Developed by Raphaël Caruso (EPITA class of 2019), the Ma Box Photo project has just brilliantly reached its goals on the Ulule platform. Learn more about this box dedicated to photography amateurs from this 4th year student-entrepreneur, majoring in Telecommunications.
How long have you been interested in entrepreneurship?
Raphaël Caruso: It all began in July 2017 when my partner and girlfriend Lucile Buès and I decided to launch a project together. Lucile is a professional photographer and was looking for a more direct way to sell her photos. This is how we decided to create NewArt.ist, an Internet site where you can buy and sell artistic photographs. Although this site still exists, it hasn’t been extremely successful. Nonetheless, it allowed us to become familiar with the sole proprietorship status and how to go about setting up a company. It was this experience that made us want to go further and create Ma Box Photo.
In essence, your entrepreneurial approach stemmed from a personnel need.
Exactly. Lucile needed to sell her photos, so I used the technical skills I learned at EPITA to create a platform for her. With Ma Box Photo, the challenge is even greater because the principle behind the project is even more complex: I developed the system “by hand” and built the entire infrastructure myself.
How did you come up with the idea for Ma Box Photo?
From a simple observation. Last Christmas, Lucile had hoped to receive a gift box with a photography theme. Yet, after spending hours researching this type of product on the Internet, we realized that we wouldn’t find it because it doesn’t exist. We were quite disappointed, so we started to develop our own concept before finally delving into this major adventure in January 2018 and launching a fund-raising campaign on Ulule in February.
Ma Box Photo offers many options including tutorials, rolls of film, a photographic study… How did you decide on these options?
In the beginning, we thought that we would offer different boxes: one containing a disposable camera the first month, and then another containing a roll of film the following month.
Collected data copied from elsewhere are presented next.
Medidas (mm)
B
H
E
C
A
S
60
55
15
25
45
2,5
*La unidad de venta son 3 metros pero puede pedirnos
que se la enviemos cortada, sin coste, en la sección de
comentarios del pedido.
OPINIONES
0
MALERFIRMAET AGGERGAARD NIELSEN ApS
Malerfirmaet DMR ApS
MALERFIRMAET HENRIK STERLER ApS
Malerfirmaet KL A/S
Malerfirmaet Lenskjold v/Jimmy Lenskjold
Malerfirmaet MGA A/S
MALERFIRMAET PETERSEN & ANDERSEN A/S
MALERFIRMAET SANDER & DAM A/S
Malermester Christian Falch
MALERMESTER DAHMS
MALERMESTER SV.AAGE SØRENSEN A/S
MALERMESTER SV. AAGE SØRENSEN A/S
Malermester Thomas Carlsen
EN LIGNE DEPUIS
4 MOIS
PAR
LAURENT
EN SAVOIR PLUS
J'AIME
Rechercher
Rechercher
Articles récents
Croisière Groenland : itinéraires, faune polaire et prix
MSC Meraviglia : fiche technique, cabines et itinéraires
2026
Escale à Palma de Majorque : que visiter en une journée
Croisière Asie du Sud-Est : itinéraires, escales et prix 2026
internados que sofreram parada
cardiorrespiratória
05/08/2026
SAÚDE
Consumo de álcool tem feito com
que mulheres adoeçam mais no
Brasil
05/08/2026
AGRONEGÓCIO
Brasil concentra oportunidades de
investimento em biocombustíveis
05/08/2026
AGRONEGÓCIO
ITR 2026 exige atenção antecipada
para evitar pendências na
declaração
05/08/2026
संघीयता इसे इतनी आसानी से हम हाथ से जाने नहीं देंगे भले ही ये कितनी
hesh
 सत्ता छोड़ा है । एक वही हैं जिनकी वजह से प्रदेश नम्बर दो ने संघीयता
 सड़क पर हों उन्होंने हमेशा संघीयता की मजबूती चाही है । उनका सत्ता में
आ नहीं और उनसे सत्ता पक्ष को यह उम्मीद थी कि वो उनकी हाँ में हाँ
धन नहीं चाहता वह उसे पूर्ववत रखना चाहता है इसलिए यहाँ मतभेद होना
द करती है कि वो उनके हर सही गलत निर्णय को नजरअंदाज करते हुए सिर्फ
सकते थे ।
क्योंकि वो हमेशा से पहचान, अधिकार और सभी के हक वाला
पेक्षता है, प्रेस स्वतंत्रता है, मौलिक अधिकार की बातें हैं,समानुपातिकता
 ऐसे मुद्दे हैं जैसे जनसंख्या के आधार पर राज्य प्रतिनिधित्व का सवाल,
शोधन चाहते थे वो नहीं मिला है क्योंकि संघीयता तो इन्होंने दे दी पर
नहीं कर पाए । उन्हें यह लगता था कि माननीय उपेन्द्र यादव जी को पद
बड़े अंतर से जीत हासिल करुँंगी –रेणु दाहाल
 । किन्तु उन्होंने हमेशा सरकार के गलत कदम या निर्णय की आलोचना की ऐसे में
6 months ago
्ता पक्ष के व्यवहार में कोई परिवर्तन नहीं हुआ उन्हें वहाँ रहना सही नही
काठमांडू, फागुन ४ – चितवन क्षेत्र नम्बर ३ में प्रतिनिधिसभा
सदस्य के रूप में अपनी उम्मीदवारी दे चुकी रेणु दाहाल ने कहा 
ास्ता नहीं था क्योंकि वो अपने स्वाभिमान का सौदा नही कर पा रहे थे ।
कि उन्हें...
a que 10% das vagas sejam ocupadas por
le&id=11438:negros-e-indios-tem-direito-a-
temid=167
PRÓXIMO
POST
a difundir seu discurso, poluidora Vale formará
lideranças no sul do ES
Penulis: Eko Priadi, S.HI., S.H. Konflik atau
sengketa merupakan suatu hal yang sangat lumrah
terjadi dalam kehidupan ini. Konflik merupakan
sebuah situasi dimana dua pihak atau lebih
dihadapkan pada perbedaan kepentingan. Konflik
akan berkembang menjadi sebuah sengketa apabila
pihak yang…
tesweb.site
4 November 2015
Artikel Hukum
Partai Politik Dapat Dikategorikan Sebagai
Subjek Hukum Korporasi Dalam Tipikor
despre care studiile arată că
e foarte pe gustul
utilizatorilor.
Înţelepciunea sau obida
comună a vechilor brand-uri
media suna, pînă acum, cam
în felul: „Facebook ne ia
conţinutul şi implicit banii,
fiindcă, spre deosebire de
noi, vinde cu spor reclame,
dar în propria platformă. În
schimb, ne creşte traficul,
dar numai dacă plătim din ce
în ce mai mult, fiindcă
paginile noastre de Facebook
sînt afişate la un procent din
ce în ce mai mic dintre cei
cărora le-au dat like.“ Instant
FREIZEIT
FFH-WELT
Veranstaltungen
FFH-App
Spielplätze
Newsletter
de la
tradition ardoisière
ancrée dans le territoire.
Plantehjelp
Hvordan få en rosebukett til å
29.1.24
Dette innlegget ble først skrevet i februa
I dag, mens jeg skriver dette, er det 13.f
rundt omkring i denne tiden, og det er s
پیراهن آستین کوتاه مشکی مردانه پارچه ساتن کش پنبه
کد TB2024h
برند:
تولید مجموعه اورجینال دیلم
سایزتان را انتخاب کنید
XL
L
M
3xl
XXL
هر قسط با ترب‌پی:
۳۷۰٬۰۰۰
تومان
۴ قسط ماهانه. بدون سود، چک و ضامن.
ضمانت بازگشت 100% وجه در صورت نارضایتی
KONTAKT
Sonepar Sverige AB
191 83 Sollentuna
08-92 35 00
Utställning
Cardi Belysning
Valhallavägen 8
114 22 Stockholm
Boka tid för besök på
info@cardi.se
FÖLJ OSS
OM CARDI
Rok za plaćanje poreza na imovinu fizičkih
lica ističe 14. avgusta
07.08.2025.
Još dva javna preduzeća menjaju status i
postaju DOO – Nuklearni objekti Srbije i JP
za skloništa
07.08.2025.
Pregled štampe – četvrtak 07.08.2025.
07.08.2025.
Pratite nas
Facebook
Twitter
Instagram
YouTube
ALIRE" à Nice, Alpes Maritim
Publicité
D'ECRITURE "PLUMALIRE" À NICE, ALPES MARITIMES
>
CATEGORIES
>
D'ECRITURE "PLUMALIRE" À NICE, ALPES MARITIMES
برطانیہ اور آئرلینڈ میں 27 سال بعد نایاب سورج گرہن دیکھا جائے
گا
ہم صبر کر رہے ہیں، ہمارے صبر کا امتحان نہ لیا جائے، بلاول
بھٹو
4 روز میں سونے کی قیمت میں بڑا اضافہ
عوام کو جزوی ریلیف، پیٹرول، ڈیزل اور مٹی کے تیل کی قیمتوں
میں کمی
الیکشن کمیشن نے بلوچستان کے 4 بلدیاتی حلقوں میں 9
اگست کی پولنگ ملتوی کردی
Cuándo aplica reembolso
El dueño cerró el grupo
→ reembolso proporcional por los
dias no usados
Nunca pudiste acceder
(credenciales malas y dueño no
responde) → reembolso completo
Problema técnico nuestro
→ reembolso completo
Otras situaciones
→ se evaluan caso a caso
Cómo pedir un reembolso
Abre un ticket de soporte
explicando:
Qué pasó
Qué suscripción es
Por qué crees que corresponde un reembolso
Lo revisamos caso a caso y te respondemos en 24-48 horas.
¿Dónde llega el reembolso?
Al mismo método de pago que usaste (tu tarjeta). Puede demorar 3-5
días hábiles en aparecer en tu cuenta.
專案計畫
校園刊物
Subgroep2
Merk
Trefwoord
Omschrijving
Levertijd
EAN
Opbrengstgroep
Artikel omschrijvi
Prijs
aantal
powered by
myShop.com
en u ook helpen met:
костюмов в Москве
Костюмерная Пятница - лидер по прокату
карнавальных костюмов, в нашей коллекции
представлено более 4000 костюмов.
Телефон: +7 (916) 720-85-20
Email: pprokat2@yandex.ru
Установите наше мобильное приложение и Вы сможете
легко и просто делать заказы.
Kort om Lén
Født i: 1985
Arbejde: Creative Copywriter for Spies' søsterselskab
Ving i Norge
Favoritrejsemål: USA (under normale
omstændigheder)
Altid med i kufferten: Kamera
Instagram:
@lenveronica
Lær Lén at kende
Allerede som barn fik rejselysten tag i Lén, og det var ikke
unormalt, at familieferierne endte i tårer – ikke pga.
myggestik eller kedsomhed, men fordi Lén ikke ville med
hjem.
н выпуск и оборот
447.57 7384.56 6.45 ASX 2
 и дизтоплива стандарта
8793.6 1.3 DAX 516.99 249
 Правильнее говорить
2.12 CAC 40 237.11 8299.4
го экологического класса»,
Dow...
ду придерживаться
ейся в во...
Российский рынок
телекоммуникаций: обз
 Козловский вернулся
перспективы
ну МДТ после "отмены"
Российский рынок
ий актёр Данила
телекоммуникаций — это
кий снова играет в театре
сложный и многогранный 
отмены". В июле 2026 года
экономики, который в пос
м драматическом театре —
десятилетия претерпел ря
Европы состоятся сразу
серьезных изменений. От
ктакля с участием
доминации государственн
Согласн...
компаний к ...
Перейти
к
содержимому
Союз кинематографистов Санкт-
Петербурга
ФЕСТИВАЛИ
After a lot of thought and realizing that not everyone owns a camera and that those who do wouldn’t necessarily want a disposable camera, we finally changed our minds. Instead, we developed three types of boxes. The first box, called “Vintage”, contains a disposable camera. The second, called “Argentique”, comes with a roll of film. And the third, called “Artistique”, contains the prints from a roll of film that the subscriber had sent in beforehand. Each box is an original offer. Then, each month a tutorial and a cultural retrospect of a specific photo taken by one of our partner photographers will be added, along with several goodies with a photography theme.
How do you go about entering a market that has no competitors?
Competition doesn’t exist for the simple reason that other people have unsuccessfully tried to launch photo boxes in the past. Before beginning our project, we looked closely at the reasons why these past attempts failed to avoid making the same mistakes. For example, one box always sent the same roll of film to its members. We have therefore decided to use a different approach and looked into film suppliers that can diversify their offer over time. Another example is the complete absence of a film development service. Here again, we found a solution with our “Artistique” box, which also includes a little surprise reserved for our members: preferential rates on photo development and prints. And finally, all previous offers failed due to a lack of customer service. In fact, after speaking with a number of former subscribers, we realized that they were often very frustrated with paying for a service that offered no follow-up, as well as the additional costs related to developing rolls of film which were not included in the initial fees. With Ma Box Photo, we will maintain communication with our subscribers and provide assistance and follow-up.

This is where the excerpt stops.